The forces on the beaker+water system are
gravity, acting downward (100g)
and
the force you exert to counterbalance the buoyancy of the pencil (a volume of 2.5cm^3, a density of 0.5g/cm^3, so effective weight of 1.25g)
and
balancing those, the upward reaction force from the weighing scale, which determines what weight the scale reads.
So I think the scale will measure
101.25g.
(I am adopting the convenient approximation, already present in the question itself, that the density of water is exactly 1g/cm^3, which isn't exactly right but is very close.)
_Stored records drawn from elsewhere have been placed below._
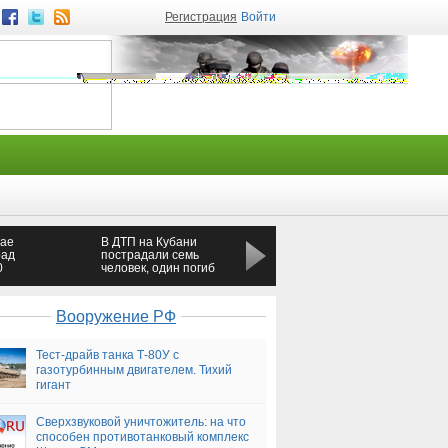
Регистрация
Войти
рае
В ДТП на Кубани
В Купчино женщина
рад
пострадали семь
обнаружила мертвой
0
человек, один погиб
годовалую дочь
Вооружение РФ
Тест-драйв танка Т-80У с
газотурбинным двигателем. Тихий
гигант
Сверхзвуковой уничтожитель: на что
способен противотанковый комплекс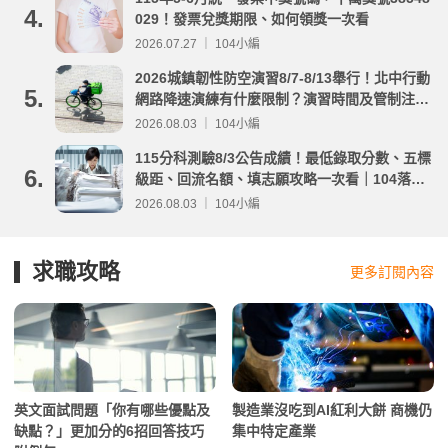
4.
029！發票兌獎期限、如何領獎一次看
2026.07.27 ｜ 104小編
2026城鎮韌性防空演習8/7-8/13舉行！北中行動
5.
網路降速演練有什麼限制？演習時間及管制注意
事項整理
2026.08.03 ｜ 104小編
115分科測驗8/3公告成績！最低錄取分數、五標
6.
級距、回流名額、填志願攻略一次看｜104落點
分析
2026.08.03 ｜ 104小編
求職攻略
更多訂閱內容
英文面試問題「你有哪些優點及
製造業沒吃到AI紅利大餅 商機仍
缺點？」更加分的6招回答技巧
集中特定產業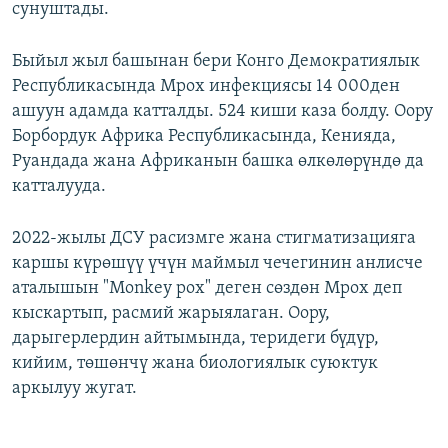
сунуштады.
Быйыл жыл башынан бери Конго Демократиялык
Республикасында Mpox инфекциясы 14 000ден
ашуун адамда катталды. 524 киши каза болду. Оору
Борбордук Африка Республикасында, Кенияда,
Руандада жана Африканын башка өлкөлөрүндө да
катталууда.
2022-жылы ДСУ расизмге жана стигматизацияга
каршы күрөшүү үчүн маймыл чечегинин анлисче
аталышын "Monkey pox" деген сөздөн Mpox деп
кыскартып, расмий жарыялаган. Оору,
дарыгерлердин айтымында, теридеги бүдүр,
кийим, төшөнчү жана биологиялык суюктук
аркылуу жугат.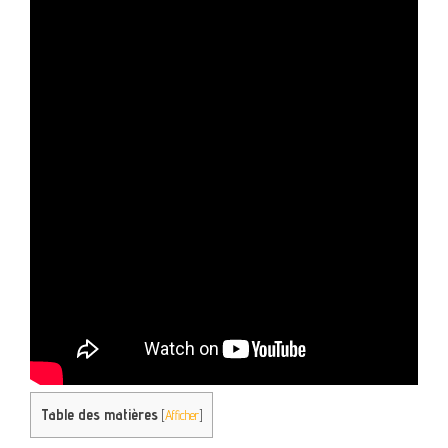
Table des matières
[
Afficher
]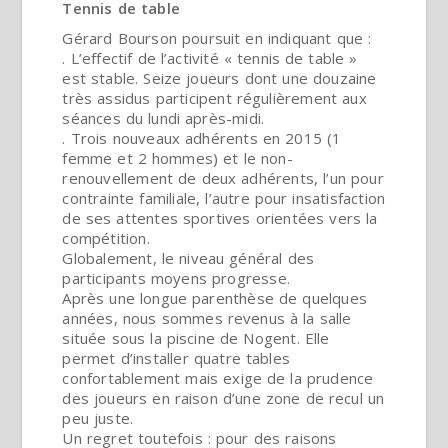
Tennis de table
Gérard Bourson poursuit en indiquant que :
. L’effectif de l’activité « tennis de table »
est stable. Seize joueurs dont une douzaine
très assidus participent régulièrement aux
séances du lundi après-midi.
. Trois nouveaux adhérents en 2015 (1
femme et 2 hommes) et le non-
renouvellement de deux adhérents, l’un pour
contrainte familiale, l’autre pour insatisfaction
de ses attentes sportives orientées vers la
compétition.
Globalement, le niveau général des
participants moyens progresse.
Après une longue parenthèse de quelques
années, nous sommes revenus à la salle
située sous la piscine de Nogent. Elle
permet d’installer quatre tables
confortablement mais exige de la prudence
des joueurs en raison d’une zone de recul un
peu juste.
Un regret toutefois : pour des raisons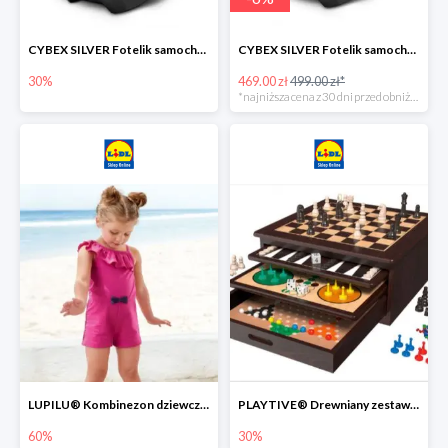
CYBEX SILVER Fotelik samochodowy -30%
CYBEX SILVER Fotelik samochodowy + dostawa gratis!
30%
469.00 zł
499.00 zł*
*najniższa cena z 30 dni przed obniżką
LUPILU® Kombinezon dziewczęcy z bawełny
PLAYTIVE® Drewniany zestaw gier 10 w 1
60%
30%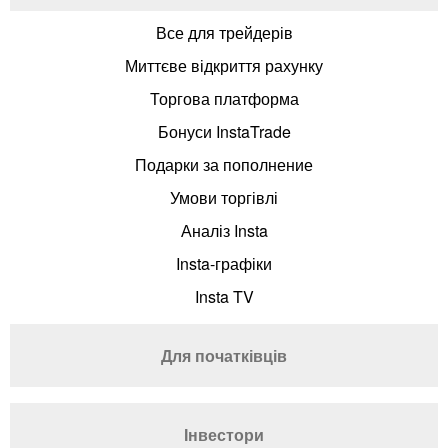
Все для трейдерів
Миттєве відкриття рахунку
Торгова платформа
Бонуси InstaTrade
Подарки за пополнение
Умови торгівлі
Аналіз Insta
Insta-графіки
Insta TV
Для початківців
Інвестори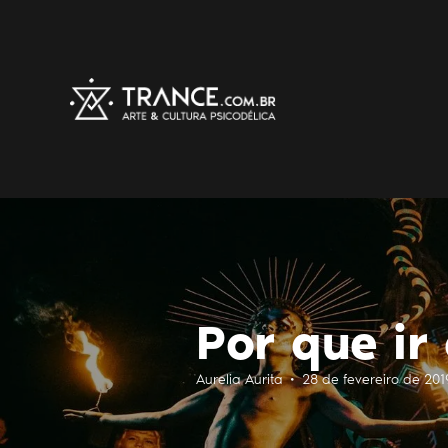
Por que ir
Aurelia Aurita • 28 de fevereiro de 201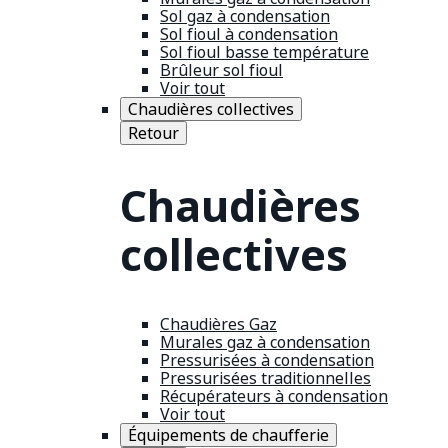
Sol gaz à condensation
Sol fioul à condensation
Sol fioul basse température
Brûleur sol fioul
Voir tout
Chaudières collectives
Retour
Chaudières
collectives
Chaudières Gaz
Murales gaz à condensation
Pressurisées à condensation
Pressurisées traditionnelles
Récupérateurs à condensation
Voir tout
Équipements de chaufferie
But that's not quite right because
the water level will rise a bit when the pencil goes in, so the volume of water displaced by the pencil is slightly larger than the figure above. (Thanks to Daniel Mathias in comments for noticing this; I missed it.) Let's be more precise. The beaker contained 100cm^3 of water at a height of 5cm so its base area is 20cm^2; now a column of base-area 0.5cm^2 contains pencil rather than water, so the area has decreased by a ratio of 39/40 and the height has therefore increased by 40/39. So the depth is now 200/39cm or about 5.13cm, so instead of 1.25g as above we need 40/39*1.25g=50/39g ~= 1.28g. So the scale, if accurate enough, will measure 101.28g instead of 101.25g.